---- Information supplied
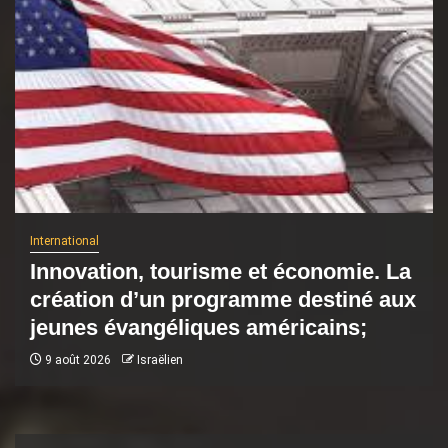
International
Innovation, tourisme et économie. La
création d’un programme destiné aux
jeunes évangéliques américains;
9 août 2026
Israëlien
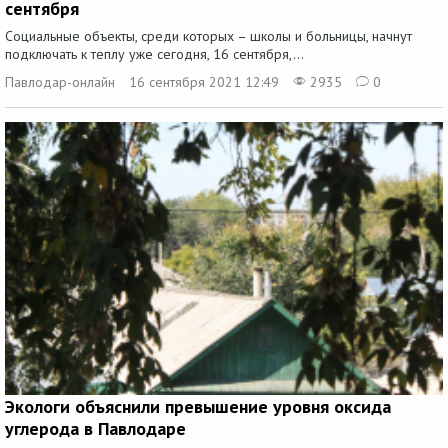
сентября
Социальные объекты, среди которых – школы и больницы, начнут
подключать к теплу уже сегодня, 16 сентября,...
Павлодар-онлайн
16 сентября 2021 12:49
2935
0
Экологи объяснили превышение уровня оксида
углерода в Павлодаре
--------
---- Information supplied
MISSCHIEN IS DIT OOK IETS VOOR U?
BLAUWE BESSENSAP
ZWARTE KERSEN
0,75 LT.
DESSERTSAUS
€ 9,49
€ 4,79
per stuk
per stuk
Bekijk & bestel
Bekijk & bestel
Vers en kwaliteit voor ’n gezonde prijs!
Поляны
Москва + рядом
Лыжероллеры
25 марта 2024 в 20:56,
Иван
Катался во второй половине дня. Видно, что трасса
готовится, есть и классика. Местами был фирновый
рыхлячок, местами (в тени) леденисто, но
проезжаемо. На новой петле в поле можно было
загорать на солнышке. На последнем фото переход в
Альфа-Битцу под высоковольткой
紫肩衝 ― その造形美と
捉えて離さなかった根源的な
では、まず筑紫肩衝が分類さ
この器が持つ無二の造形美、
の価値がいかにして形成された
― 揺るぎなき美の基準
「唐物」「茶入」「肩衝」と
--------
_What the task requires:_
State how many lines in the entries hold "сентября". Nothing should come before or after the number.

_Exercise response:_
3